A recent increase in applications of high voltage systems and equipment in industrial fields has revealed limitations of two-level rectifiers [1,2,3,4]. To resolve the drawbacks of the two-level rectifiers, many multi-level rectifiers have been studied to increase the voltage levels of rectifiers as compared to the two-level rectifiers because of the increased number of switches existing in each phase [5,6,7,8,9,10,11]. This circuit structural feature allows multiple switches to distribute stresses. In addition, due to the increased levels, input current waveforms have a lower total harmonic distortion (THD) than the two-level rectifiers, yielding improved current characteristics without increasing the filter size. Furthermore, the reduced THD eliminates the need for higher switching frequencies, which can increase efficiency more than the two-level rectifiers. Three-phase three-level neutral point clamped (NP) rectifiers have four switches and two clamping diodes per phase, and two additional DC capacitors, in which capacitor voltages should be balanced and three-phase input currents should be synthesized in a sinusoidal form [12,13,14]. The unbalance of capacitor voltages not only reduces control performance, but also increases stresses on the switches, which can increase the probability of the rectifier failing. Therefore, various control methods for controlling both the input current and the capacitor voltage of the three-phase three-level NP rectifiers have been studied [15,16,17,18,19]. Predictive control methods, which select an optimal switching state minimizing a cost function to satisfy rectifier performance, have also been investigated to control the NP rectifier [20,21,22,23]. So as to simultaneously fulfil the sinusoidal input current generation and the NP voltage balancing, a cost function for the NP rectifiers consists of two terms for the input current and the capacitor voltage, which are adjusted by a weighting factor that determines a control ratio between two terms. It is burdensome to empirically redesign the weighting factor in cases that parameters or control conditions change. Thus, this paper addresses a predictive control method which can eliminate this hassle.
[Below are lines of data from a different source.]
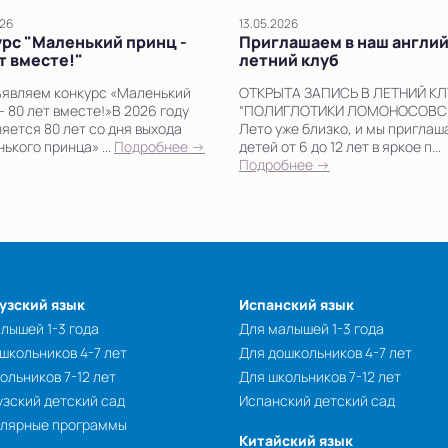
026
13.05.2026
рс "Маленький принц -
Приглашаем в наш англи
т вместе!"
летний клуб
являем конкурс «Маленький
ОТКРЫТА ЗАПИСЬ В ЛЕТНИЙ КЛ
– 80 лет вместе!»В 2026 году
“ПОЛИГЛОТИКИ ЛОМОНОСОВСК
яется 80 лет со дня выхода
Лето уже близко, и мы пригла
ького принца» ...
Подробнее →
детей от 6 до 12 лет в яркое п...
Подробнее →
узский язык
Испанский язык
лышей 1-3 года
Для малышей 1-3 года
школьников 4-7 лет
Для дошкольников 4-7 лет
ольников 7-12 лет
Для школьников 7-12 лет
зский детский сад
Испанский детский сад
улярные программы
Китайский язык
In this paper, a predictive control method with offset voltage injection for achieving neutral point (NP) voltage balance of three-phase three-level neutral point clamped (NP) rectifiers is proposed. The proposed algorithm does not use a weighting factor as the cost function of the conventional approach. Instead, the proposed method individually develops an offset voltage which is decided by the difference between the upper capacitor voltage and lower capacitor voltage, in addition to produce a reference voltage which is used to control the three-phase sinusoidal input currents. Then, the offset voltage, which is injected to the reference voltage in the proposed scheme, can successfully reduce the difference between the two capacitor voltages. Consequently, the proposed algorithm using the offset voltage injection can control the input currents and retain the balance of the NP voltage. Validity of the proposed method is verified through simulations and experiments.
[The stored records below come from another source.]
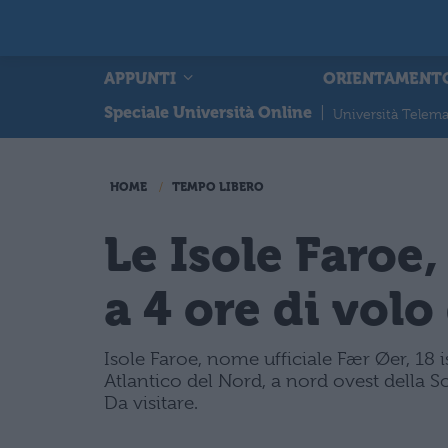
APPUNTI
ORIENTAMENT
Speciale Università Online
|
Università Telema
HOME
TEMPO LIBERO
Le Isole Faroe,
a 4 ore di vol
Isole Faroe, nome ufficiale Fær Øer, 18 
Atlantico del Nord, a nord ovest della Sc
Da visitare.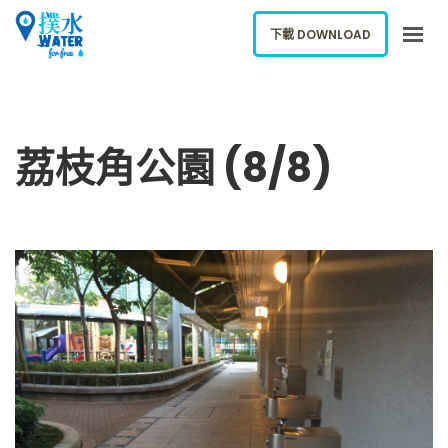
下載 DOWNLOAD
關於我們
下載應用
荔枝角公園 (8/8)
網誌
報告新飲水機
ENGLISH
下載 DOWNLOAD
2. Conventional Predictive Control Method

Figure 1 shows a three-phase three-level NP rectifier. The ac input side of the circuit structure in Figure 1 gives an equation as

$$v_{sx}=R_i{i}_x+L_i\frac{d{i}_x}{dt}+v_x\left(x=a, b, c\right)$$

(1)

where $v_{sx}$, $i_x$, $R_i$, $L_i$ and $v_x$ represent the source voltage, the input current, the input resistance, the input inductance, and the phase voltage of the rectifier, respectively. Using a constant sampling period $T_s$ and Euler’s formula, the Equation (1) is described in the discrete time domain as

$$v_{sx}\left(k\right)=R_i{i}_x\left(k\right)+L_i\frac{i_x\left(k+1\right)-i_x\left(k\right)}{T_s}+v_x\left(k\right).\left(x=a, b, c\right)$$

(2)

By rearranging (2), one can obtain

$$i_x\left(k+1\right)=\left(1-\frac{R_i{T}_s}{L_i}\right)i_x\left(k\right)+\frac{T_s}{L_i}\left(v_{sx}\left(k\right)-v_x\left(k\right)\right).\left(x=a, b, c\right)$$

(3)

where $v_x$ which is the rectifier pole voltage with respect to the node O in Figure 1, can be determined based on the switching states as presented in

Table 1. States and pole voltage of NP rectifier depending on switch status.
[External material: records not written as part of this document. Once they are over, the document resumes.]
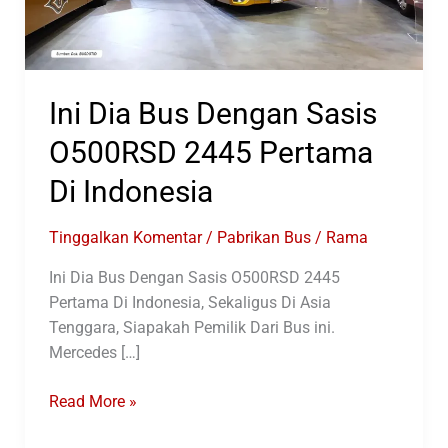
Ini Dia Bus Dengan Sasis
O500RSD 2445 Pertama
Di Indonesia
Tinggalkan Komentar
/
Pabrikan Bus
/
Rama
Ini Dia Bus Dengan Sasis O500RSD 2445
Pertama Di Indonesia, Sekaligus Di Asia
Tenggara, Siapakah Pemilik Dari Bus ini.
Mercedes […]
Ini
Read More »
Dia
Switching State	Switching Status (x = a,b,c)				Pole Voltage
	${\mathit{S}}_{\mathit{x}\mathbf{1}}$	${\mathit{S}}_{\mathit{x}\mathbf{2}}$	${\mathit{S}}_{\mathit{x}\mathbf{3}}$	${\mathit{S}}_{\mathit{x}\mathbf{4}}$	${\mathit{v}}_{\mathit{x}}$
P	ON	ON	OFF	OFF	$V_{dc}/2$
O	OFF	ON	ON	OFF	0
N	OFF	OFF	ON	ON	$-V_{dc}/2$

.

The predictive control technique evaluates all switching state combinations to select an optimal switching state. Therefore, computational time included in the evaluation algorithm is compensated in the delay compensation techniques, in which the future current at the (k + 2)th step is used for the predictive control method [24,25]. The future current at the (k + 2)th step is acquired through shifting the model of (3) for one step forward as

$$i_x\left(k+2\right)=\left(1-\frac{R_i{T}_s}{L_i}\right)i_x\left(k+1\right)+\frac{T_s}{L_i}\left(v_{sx}\left(k+1\right)-v_x\left(k+1\right)\right).\left(x=a, b, c\right)$$

(4)

A switching function according to switching operation of each phase in the rectifier can be defined as

$$S_x=\{\begin{array}{c}{S}_x=1 \left(S_{x1},S_{x2}: ON\right)\\ S_x=0 \left(S_{x2},S_{x3}: ON\right)\\ S_x=-1 (S_{x3},S_{x4}: ON)\end{array}. (x=a,b, c)$$

(5)

where $S_{ax},S_{bx}$, and $S_{cx}\left(x=1, 2, 3, 4\right)$ refer to switching states of the four switches located on the a, b and c phase. The rectifier switching states and the input currents can be used to describe the currents flowing through the upper and lower capacitors as shown in (6) and (7).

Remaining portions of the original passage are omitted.